In this work, we demonstrate that manganese oxide deposited via physical vapor deposition behaves as an effective barrier to the oxidation of silicon photo-anodes for water oxidation and water splitting applications while still generating in excess of 500 mV in photo-voltage under 100 mW/cm² illumination, with currents of up to 7 mA/cm² without an additional catalyst. The optimal thickness of MnOx which strikes a balance between photo-current and protection of the underlying silicon appears to be between 7 and 10 nm.  

X-ray photoelectron spectroscopy data has confirmed that a drop in photocurrent in cells depending on unprotected silicon as the photo-anode is due to anodic oxidation. An initial current of 1 mA/cm² at an applied potential of 1.2 V vs. an Ag/AgCl electrode in the light will grow 1.3 nm of sub stoichiometric silicon oxide within 400 seconds and the current density drops by a factor of 200 as a result. Even a 2 nm manganese oxide layer keeps the grown SiO_x thickness below 0.5 nm at the same conditions mentioned above. The surface chemistry is such that when Manganese oxide is deposited on native silicon oxide, it appears to form a thin layer of MnSiO­₃ in accord with previous studies, but this layer quickly dissociates during water oxidation. However, the remaining SiO_x/Mn-oxide is sufficiently stable to prevent oxygen transport from the electrolyte to the underlying silicon.
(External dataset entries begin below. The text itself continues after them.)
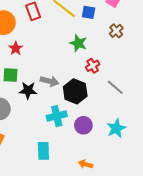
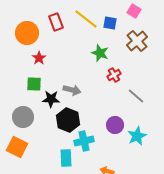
brown cross: (116, 31) -> (137, 41), size x1.5
black hexagon: (75, 91) -> (68, 120), moved
cyan cross: (57, 116) -> (84, 141), moved
purple circle: (83, 125) -> (115, 125), moved

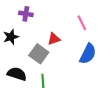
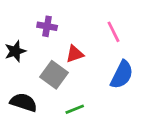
purple cross: (26, 14) -> (47, 26), moved
green line: (43, 81) -> (75, 109), moved, turned 72

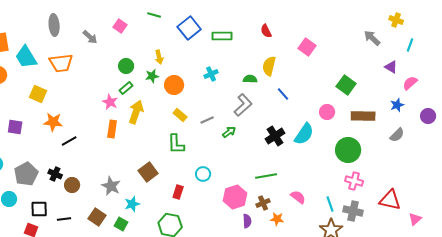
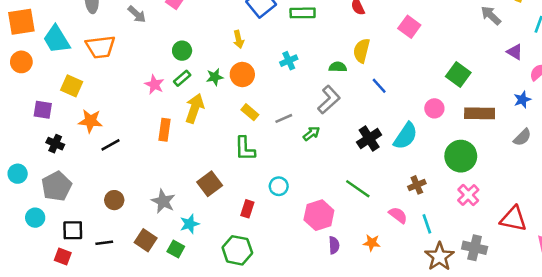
yellow arrow: (159, 57) -> (239, 39), moved
green star: (152, 76) -> (215, 77), moved
pink star: (110, 102) -> (154, 85), moved
purple square: (15, 127) -> (43, 110), moved
black cross: (55, 174) -> (55, 144), moved
green line: (266, 176) -> (358, 189), turned 45
pink cross: (354, 181) -> (468, 195), turned 30
brown cross: (263, 203) -> (417, 185), moved
cyan line: (330, 204) -> (427, 224), moved
gray cross: (353, 211) -> (475, 248), moved

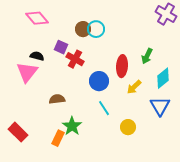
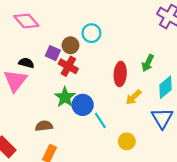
brown circle: (83, 29) -> (70, 45), moved
blue circle: (99, 81) -> (83, 105), moved
brown semicircle: (57, 99) -> (44, 126), moved
green star: (72, 126) -> (65, 97), moved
XPS studies show that even a 2 nm manganese oxide layer keeps the grown SiO_x thickness below 0.5 nm at the same conditions mentioned above.

Our results also show that determination of the particular stoichiometry of manganese oxide which forms is difficult, and it appears that layers grown in a variety of conditions, including atomic oxidation in UHV, all tend towards the same mixed phase oxide upon atmospheric exposure. Attempting to improve the quality of the Si/Mn-oxide interface without invoking a phase change which we show dramatically affects conductivity is an attractive goal.

Finally we examine the role of the native silicon oxide, showing that that on hydrofluoric acid treated silicon substrates which strips the native oxide, we see an improved initial condition, but this comes at the expense of long term barrier reliability.

Our talk will also outline potential routes to understanding the degradation mechanisms which lead to anode failure in the presence of Mn-oxide including how the Mn-oxide layer degrades to allow oxygen to contact the silicon.